Peter Ferdinand Drucker (November 19, 1909 – November 11, 2005), the Austrian-born American management consultant contributed to the modern management thought significantly as an educator and author. He was a prolific writer and his writings influenced the way many organizations think and work even today.

Peter Drucker has been recognized as the father of the science of management. Starting with his first book in 1939, The End of Economic Man, Drucker wrote many ground breaking books such as Managing for Results, The Effective Executive, Managing for the Future, The Post-Capitalist Society, and Peter Drucker on the Profession of Management among others.

Peter Drucker had a distinguished career of teaching for over sixty-two years . For more than twenty years he taught at New York University as a Professor of Management and later at Claremont Graduate University in California from 1971 to 2002. He taught his last class in 2002.

Drucker developed one of the country’s first executive MBA programs for working professionals at Claremont Graduate University, which was later named the Peter F. Drucker Graduate School of Management in his honor in 1987.

At the beginning of the new millennium he wrote a book, Management Challenges for the 21st Century, in which he described the shifting paradigms of management. These are as valid  and relevant today as they were when he wrote, which was about twelve years ago.

Old Paradigm New Paradigm
1. Management is business management.
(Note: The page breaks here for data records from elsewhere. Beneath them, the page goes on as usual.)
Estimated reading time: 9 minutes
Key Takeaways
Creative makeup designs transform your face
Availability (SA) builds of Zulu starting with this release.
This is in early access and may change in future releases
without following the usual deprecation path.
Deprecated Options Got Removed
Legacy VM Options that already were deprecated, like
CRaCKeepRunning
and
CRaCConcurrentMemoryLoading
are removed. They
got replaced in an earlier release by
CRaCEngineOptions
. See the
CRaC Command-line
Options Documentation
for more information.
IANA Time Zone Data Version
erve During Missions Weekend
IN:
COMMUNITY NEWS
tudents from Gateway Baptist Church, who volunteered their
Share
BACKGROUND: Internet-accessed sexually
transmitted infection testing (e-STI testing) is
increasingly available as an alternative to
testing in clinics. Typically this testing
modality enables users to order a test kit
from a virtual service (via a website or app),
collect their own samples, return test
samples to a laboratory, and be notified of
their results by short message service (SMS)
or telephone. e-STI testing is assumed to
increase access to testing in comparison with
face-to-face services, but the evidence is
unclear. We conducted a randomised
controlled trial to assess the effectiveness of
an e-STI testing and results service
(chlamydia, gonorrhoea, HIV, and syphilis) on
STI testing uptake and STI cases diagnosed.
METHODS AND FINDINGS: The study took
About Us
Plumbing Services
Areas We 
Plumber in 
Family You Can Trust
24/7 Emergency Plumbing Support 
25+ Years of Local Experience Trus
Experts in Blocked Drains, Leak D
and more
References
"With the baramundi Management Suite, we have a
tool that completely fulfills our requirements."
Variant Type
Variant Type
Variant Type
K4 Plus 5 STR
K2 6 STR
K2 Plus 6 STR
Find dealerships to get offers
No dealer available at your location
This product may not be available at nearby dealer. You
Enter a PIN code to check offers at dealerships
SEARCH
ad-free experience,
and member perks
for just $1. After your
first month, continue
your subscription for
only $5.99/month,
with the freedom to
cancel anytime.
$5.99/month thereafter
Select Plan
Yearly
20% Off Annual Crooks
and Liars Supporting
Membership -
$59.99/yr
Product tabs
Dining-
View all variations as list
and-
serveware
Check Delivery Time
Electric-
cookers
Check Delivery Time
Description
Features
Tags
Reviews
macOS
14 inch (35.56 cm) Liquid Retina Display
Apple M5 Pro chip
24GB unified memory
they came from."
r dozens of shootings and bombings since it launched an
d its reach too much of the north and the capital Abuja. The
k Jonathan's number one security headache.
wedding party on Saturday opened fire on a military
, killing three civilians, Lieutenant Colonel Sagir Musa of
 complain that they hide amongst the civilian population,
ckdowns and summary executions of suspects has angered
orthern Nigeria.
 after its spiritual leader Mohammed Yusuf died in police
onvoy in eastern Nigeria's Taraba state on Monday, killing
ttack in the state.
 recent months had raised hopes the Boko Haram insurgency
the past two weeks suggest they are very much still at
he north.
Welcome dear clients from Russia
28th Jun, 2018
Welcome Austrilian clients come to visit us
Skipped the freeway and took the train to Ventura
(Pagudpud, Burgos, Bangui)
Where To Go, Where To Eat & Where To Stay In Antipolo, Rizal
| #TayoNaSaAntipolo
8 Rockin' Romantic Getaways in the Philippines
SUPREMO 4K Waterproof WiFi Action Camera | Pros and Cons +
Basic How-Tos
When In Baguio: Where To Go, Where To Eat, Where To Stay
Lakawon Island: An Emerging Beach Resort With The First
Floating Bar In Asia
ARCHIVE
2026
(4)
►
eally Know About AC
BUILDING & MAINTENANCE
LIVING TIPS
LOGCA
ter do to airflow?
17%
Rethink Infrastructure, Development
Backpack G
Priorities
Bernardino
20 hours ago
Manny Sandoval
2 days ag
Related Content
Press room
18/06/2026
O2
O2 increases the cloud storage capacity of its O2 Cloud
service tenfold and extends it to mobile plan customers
Management principles apply to all organizations.
2. There is, or there must be one right organizational structure. Look for, develop and test the organization structure that fits the task.
3. There is, or there must be one right way to manage people. Don’t manage people. Lead them.
4. Employees are just what they are, employees. What they need is a pay check and some motivation. You get the work done by commanding and controlling. You need to treat employees as volunteers, not just employees. They want more than a paycheck; they seek interesting and rewarding work. You inspire them by leading, not commanding.
5. Innovations in your industry come from your own industry. Innovations in your industry don’t necessarily come from within your own industry. They are likely to come from  outside as well.
6. The economy is defined by national boundaries. National boundaries restrain but don’t define.
7. Technologies, markets and end-users are predefined for each industry. Customers, with their increasing disposable incomes dictate policy and strategy. Technologies crisscross.
8. National boundaries define economies. National boundaries restrain but don’t define.
9. Cheap labor is a major competitive advantage. Cheap labor won’t give a company a substantial advantage as manual labor is becoming smaller and smaller part of total costs. Labor productivity and not cheap labor per say will be a competitive advantage.
10. Change has to be managed. You cannot manage change. You can only stay ahead of change to win at the marketplace.